Dit is dus het grijze kleurbeeld die in al zijn eenvoud het toonbeeld van vanzelfsprekendheid.
4 > Slempwerk
Cementeren is een techniek waarbij het metselwerk van de buitenmuur wordt behandeld met een dunne laag cement. Daardoor krijgen de stenen en de voegen een egale grijze kleur. De techniek geeft extra bescherming aan de muur zonder deze af te sluiten van de buitenlucht. Het resultaat wordt ook wel slempwerk genoemd. Cementslemp in de verhouding: 1 deel portlandcement, 1,5 à 2 delen water (zeer dun) Soms met toevoeging van kalk voor de soepelheid. In de 18e en 19e eeuw werd deze techniek vaak gebruikt bij verbouwde boerderijen en vakwerkhuizen. Na een dergelijke verbouwing was te zien dat er twee of meer kleuren stenen in waren verwerkt. Om er weer één geheel van te maken werd er dan gecementeerd, meestal in grijs de cementkleur.

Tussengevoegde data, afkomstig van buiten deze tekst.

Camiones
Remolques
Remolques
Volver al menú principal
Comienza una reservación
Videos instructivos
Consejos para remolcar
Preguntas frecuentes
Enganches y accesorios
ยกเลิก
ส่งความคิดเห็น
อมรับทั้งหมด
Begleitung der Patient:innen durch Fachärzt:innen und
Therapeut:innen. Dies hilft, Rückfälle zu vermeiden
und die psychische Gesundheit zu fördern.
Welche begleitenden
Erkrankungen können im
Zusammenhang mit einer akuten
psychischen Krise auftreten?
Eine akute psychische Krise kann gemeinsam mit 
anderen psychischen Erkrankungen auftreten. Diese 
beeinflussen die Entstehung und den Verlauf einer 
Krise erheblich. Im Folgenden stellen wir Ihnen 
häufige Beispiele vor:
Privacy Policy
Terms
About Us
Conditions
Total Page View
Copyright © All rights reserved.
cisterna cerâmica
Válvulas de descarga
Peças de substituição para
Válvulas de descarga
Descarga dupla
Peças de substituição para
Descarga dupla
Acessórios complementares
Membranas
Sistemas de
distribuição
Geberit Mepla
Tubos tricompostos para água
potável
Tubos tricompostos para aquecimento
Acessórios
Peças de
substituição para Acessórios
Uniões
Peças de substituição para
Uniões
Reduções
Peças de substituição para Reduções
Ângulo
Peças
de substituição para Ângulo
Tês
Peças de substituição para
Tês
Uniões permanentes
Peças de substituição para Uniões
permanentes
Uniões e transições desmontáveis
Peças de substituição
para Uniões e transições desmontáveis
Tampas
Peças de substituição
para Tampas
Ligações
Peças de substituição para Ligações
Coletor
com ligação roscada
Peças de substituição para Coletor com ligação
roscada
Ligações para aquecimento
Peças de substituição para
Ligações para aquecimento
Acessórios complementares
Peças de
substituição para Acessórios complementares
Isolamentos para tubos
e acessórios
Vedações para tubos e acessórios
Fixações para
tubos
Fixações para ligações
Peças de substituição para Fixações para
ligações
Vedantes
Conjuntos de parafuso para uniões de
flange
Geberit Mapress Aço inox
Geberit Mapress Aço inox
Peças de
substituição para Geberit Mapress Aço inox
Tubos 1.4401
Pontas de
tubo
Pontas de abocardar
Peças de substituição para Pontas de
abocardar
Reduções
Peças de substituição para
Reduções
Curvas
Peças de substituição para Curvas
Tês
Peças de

Vanaf de jaren tachtig werd keimen populair als beter alternatief voor het schilderen van gevels met gewone latex verf. Keimen betekent: een gevel behandelen met een dunne laag minerale verf of mortel, op basis van kalk of silicaat (een natuurlijk bindmiddel). De techniek komt uit Duitsland en wordt in Nederland en België inmiddels als soortnaam gebruikt voor het duurzaam afwerken van gevels. Het resultaat is een ademende en slijtvaste laag, die in veel varianten en kleuren kan worden toegepast.
We lopen nu door de Nieuwstraat en laten alle kleurvariatie nog eens goed op ons inwerken. De witte ramen; de grijze, crème en gele kozijnen; de donkergroene luiken; de roodbruine, witte en grijze gevels; de donkergrijze en oranje dakpannen. Het enige oudere grijs aan de Nieuwstraat is dat op de hoek van de Kerkstraat. Het is het grijs van de mode die in de negentiende eeuw uit Frankrijk hiernaartoe overwaaide. Baksteen werd toen weggewerkt onder een stuclaag die natuursteen imiteert (blokstucwerk) en vaak gewit werd - maar dat laatste bleef na verloop van de tijd wel eens achterwege.

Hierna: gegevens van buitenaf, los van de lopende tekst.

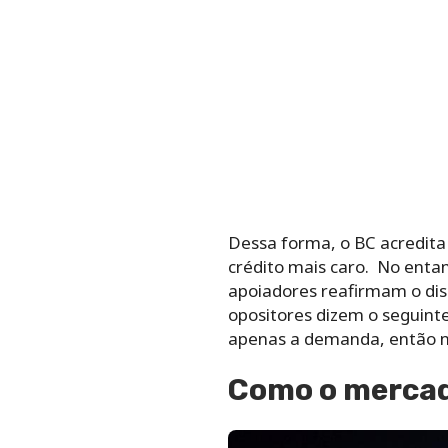
Dessa forma, o BC acredita 
crédito mais caro. No entan
apoiadores reafirmam o dis
opositores dizem o seguinte
apenas a demanda, então nã
Como o mercad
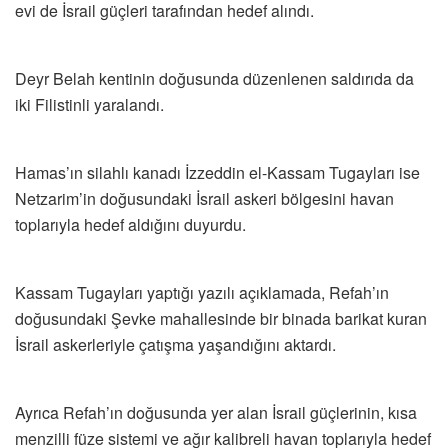
evi de İsrail güçleri tarafından hedef alındı.
Deyr Belah kentinin doğusunda düzenlenen saldırıda da
iki Filistinli yaralandı.
Hamas’ın silahlı kanadı İzzeddin el-Kassam Tugayları ise
Netzarim’in doğusundaki İsrail askeri bölgesini havan
toplarıyla hedef aldığını duyurdu.
Kassam Tugayları yaptığı yazılı açıklamada, Refah’ın
doğusundaki Şevke mahallesinde bir binada barikat kuran
İsrail askerleriyle çatışma yaşandığını aktardı.
Ayrıca Refah’ın doğusunda yer alan İsrail güçlerinin, kısa
menzilli füze sistemi ve ağır kalibreli havan toplarıyla hedef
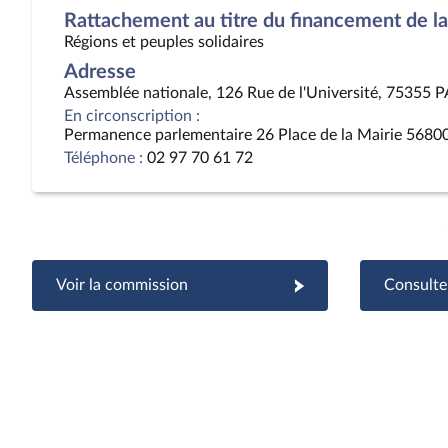
Rattachement au titre du financement de la 
Régions et peuples solidaires
Adresse
Assemblée nationale, 126 Rue de l'Université, 75355 
En circonscription :
Permanence parlementaire 26 Place de la Mairie 5680
Téléphone :
02 97 70 61 72
Voir la commission
Consulter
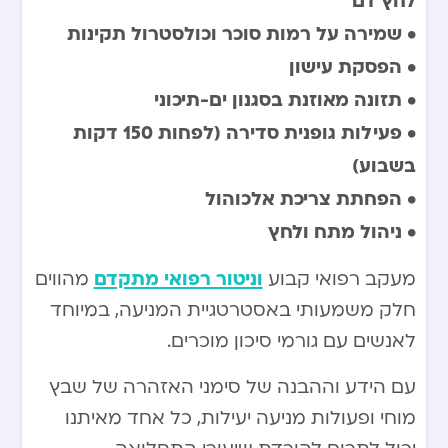
• שמירה על רמות סוכר וכולסטרול תקינות
• הפסקת עישון
• תזונה מאוזנת בסגנון ים-תיכוני
• פעילות גופנית סדירה (לפחות 150 דקות
בשבוע)
• הפחתת צריכת אלכוהול
• ניהול מתח ולחץ
וניטור רפואי מתקדם
מעקב רפואי קבוע
מהווים
חלק משמעותי באסטרטגיית המניעה, במיוחד
לאנשים עם גורמי סיכון מוכרים.
עם הידע וההבנה של סימני האזהרה של שבץ
מוחי ופעולות מניעה יעילות, כל אחד מאיתנו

Tot slot een idee van hoe kleurenadviseur Wim van Hooff te werk ging.
In een bouwverslag uit 1979 van het architectenbureau De Twee Snoeken over de boerderijwoning van de familie Randag lezen we:
“Volgens afspraak met onze kleurenadviseur, de heer Van Hooff, moet Rubol T.H.B. 065 transparant groen op het werk aanwezig zijn om de definitieve kleur van de voordeur te bepalen. De voordeur wordt onbehandeld geleverd. De eerste verflaag zal, in overleg met de familie Randag en de heer Van Hooff, ter plekke worden aangebracht.”
Op dezelfde manier werden ook de andere onderdelen van het gebouw – ramen, deuren en kozijnen – besproken en uitgevoerd.